Come i suoi fratelli, Circe è una dea dorata, con grandi occhi gialli simili a quelli di un gufo; ma, al contrario dei fratelli, è sgraziata, sensibile e ingenua, diversa dalle altre ninfe dai passi leggeri che attraversano le stanze del palazzo di suo padre, e ancor meno importante. Possiede una voce da mortale, flebile come un soffio di vento, e non ha alcun talento o dono particolare, fino a quando non scopre la pharmakeia, la magia, che solo lei e i suoi fratelli, Pasifae, Perse ed Eete, possiedono.

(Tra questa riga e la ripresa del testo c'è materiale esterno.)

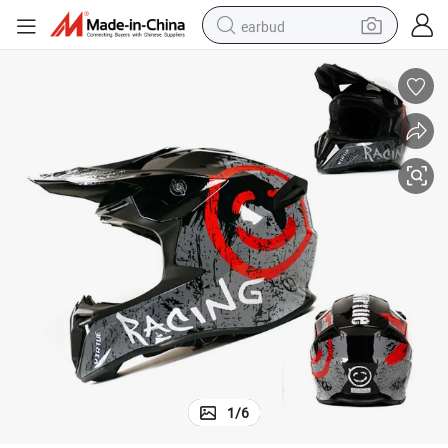
earbud
basketball shoe
electric tricycle
weight loss capsule
smart phone
tshirt
human hair wig
tote bag
1
/
6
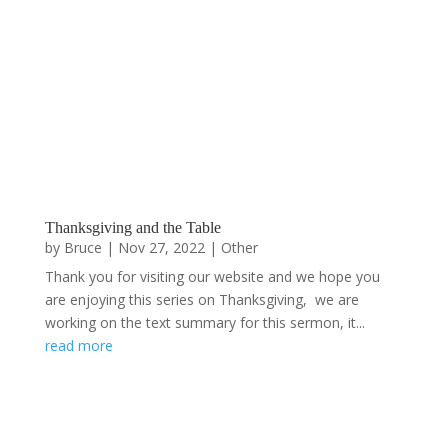
Thanksgiving and the Table
by
Bruce
|
Nov 27, 2022
|
Other
Thank you for visiting our website and we hope you
are enjoying this series on Thanksgiving, we are
working on the text summary for this sermon, it...
read more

Questo monologo interiore parte dai primi ricordi di Circe e ripercorre i molti secoli che ha vissuto e i molti mortali incontrati, che per una dea «sono come costellazioni che sfiorano la terra solo per una stagione».
Punita da Zeus per aver confessato i suoi poteri e gli errori che ne sono derivati, con un coraggio che i suoi fratelli non hanno mai avuto, Circe viene esiliata su un’isola deserta ed è lì che la sua vita comincia davvero.
Leggendo Circe, il romanzo di Madeline Miller uscito per la Sonzogno (trad. di Marinella Magrì), si ha la sensazione che il tempo non esista, tanto poca è l’importanza che vi viene attribuita. L’ampiezza della visione divina del tempo, che di per sé è soltanto una somma di vite mortali, è resa perfettamente dall’autrice, specie dopo l’esilio di Circe su Eea, in cui in poche pagine si percepisce lo scorrere di secoli e stagioni fino al resoconto successivo.
I suoi amori umani, da Dedalo a Odisseo, ciò a cui ha assistito, come la nascita del Minotauro, figlio di sua sorella Pasifae, nonché ciò che ha subito suo malgrado, rendono Circe dura, acuminata. È fiera della sua spietatezza, che indossa come un’armatura, ma continua a nascondere al suo interno la comprensione umana che la rendeva così aliena ai suoi simili divini.
Madeline Miller ci restituisce una figura femminile nuova, riscattata dall’oblio e dalla vergogna, e un punto di vista totalmente rivisitato su personaggi classici che hanno popolato per anni i nostri studi e la nostra immaginazione.
La sua Circe ha una fibra d’acciaio e un carattere spigoloso e selvatico. Una donna forte poiché è stata resa forte dagli eventi e dalle conseguenze dei suoi errori, nessuno dei quali le è mai stato perdonato.
La scrittura ha il sapore di qualcosa di antico e selvaggio, mischiato al caldo profumo di una spezia lontana. La trama, che si sviluppa di poco più di quattrocento pagine, è densa e priva di alcun tipo di pausa o rallentamento tra un evento e l’altro. Si tratta di un libro molto diverso dall’esordio della Miller: La canzone di Achille è encomiabile, ma Circe risulta più umana e vicina ai lettori.
Madeline Miller, che possiede un dottorato in lettere classiche alla Brown University e insegna drammaturgia teatrale dei testi antichi a Yale, riesce a scrivere senza defraudare i personaggi delle loro caratteristiche epiche e mitologiche, e senza addolcire o modernizzare usanze, credenze e luoghi descritti, muovendosi con una delicatezza e un rispetto rari in questo genere.